Woo's research, which touches on engineering, environmental sciences, and chemistry, will shine light on how atmospheric aerosols impact climate change Twitter
By Bryan Hay
Joe Woo, assistant professor of chemical and biomolecular engineering, has received a National Science Foundation grant to study the properties of atmospheric aerosols, to better understand their effect on climate change.
“My research looks at atmospheric aerosols, which are little particles in the atmosphere that can either grow to become clouds or they can absorb light,” Woo says. “So smoke, haze, fog—any sort of thing that is like a solid or liquid floating around in the atmosphere. Specifically, I look at water-based aerosols that are in the air and can react with other organic compounds that are emitted through various sources.”

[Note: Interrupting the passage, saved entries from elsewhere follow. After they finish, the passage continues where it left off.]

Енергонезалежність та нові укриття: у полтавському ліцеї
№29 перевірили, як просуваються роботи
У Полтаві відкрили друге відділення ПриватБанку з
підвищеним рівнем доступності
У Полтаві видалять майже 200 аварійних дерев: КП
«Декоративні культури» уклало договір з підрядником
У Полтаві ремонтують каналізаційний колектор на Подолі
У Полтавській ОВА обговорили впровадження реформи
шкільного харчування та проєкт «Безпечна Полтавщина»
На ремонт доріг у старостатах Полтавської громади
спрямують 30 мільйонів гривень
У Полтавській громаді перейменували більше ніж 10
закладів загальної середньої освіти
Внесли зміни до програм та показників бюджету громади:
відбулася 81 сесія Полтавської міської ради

Atmospheric aerosols contribute to public health and the warming of the atmosphere, he says, adding that the $200,000 NSF award will help him and his team of student research assistants understand the chemistry of the particles and how they react to sunlight.

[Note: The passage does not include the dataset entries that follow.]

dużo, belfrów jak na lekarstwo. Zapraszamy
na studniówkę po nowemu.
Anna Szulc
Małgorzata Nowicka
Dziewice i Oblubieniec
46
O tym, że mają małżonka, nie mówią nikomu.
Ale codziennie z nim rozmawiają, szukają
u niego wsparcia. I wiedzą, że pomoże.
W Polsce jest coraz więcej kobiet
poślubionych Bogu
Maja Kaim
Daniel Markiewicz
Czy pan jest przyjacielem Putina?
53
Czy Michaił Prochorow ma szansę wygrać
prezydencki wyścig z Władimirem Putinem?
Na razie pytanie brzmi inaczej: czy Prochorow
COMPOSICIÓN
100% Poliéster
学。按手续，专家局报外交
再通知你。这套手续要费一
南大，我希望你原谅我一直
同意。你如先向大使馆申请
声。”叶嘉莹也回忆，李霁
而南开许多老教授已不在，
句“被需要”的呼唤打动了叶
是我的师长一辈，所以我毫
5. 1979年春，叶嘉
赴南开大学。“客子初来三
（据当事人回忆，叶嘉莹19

“In climate change models, the largest source of uncertainty is coming from atmospheric aerosols, because they can both warm up or cool down the atmosphere,” Woo says.

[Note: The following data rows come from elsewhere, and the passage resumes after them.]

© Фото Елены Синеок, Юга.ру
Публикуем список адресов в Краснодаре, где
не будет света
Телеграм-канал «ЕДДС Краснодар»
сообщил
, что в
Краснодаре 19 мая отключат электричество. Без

“When aerosols react in sunlight they behave differently than when they’re reacting in the dark,” he adds. “And while we have a pretty good idea of what goes on in the dark, we don’t really know what happens in the sunlight. If we can get a better handle on aerosol properties in the atmosphere, we have a better understanding of the climate at large. So that’s what our research is aiming to address.”
Woo already built an atmospheric chamber in his lab, which he completed in 2020, and plans to use the NSF grant to purchase a companion piece of equipment that sorts and sizes atmospheric aerosols.
The particle size counter can be used for a variety of applications, including seeing how different size aerosols affect the climate in different ways and even detecting and measuring aerosols containing viruses.
“It will allow us to get a lot more information about the individual properties of differently sized aerosols once they’re in the atmosphere, and how they behave if exposed to a lot of sunlight or not a lot of sunlight,” Woo says. “We’re also building a bunch of UV lamps to put on the outside of the particle chamber to approximate light conditions.”
Woo says his research transcends any one area of engineering or science, noting that it touches on chemical engineering, mechanical engineering, the new integrative engineering program, environmental sciences, and chemistry.
“I feel that the research we’re cultivating here is relevant to several different avenues of interest at Lafayette,” he says. “It also can involve different subsections of the community depending on what they’re trying to look at.”
For example, the research applies to a core engineering course on process controls and to chemistry by offering opportunities to study the properties and composition of atmospheric aerosols.
“We’re covering a lot of fundamental engineering and scientific principles in order to get meaningful results,” Woo says. “I feel that’s going to be quite helpful for our students to get involved in this project, because they get to see several different facets of classes across departments and across divisions being applied in real time.”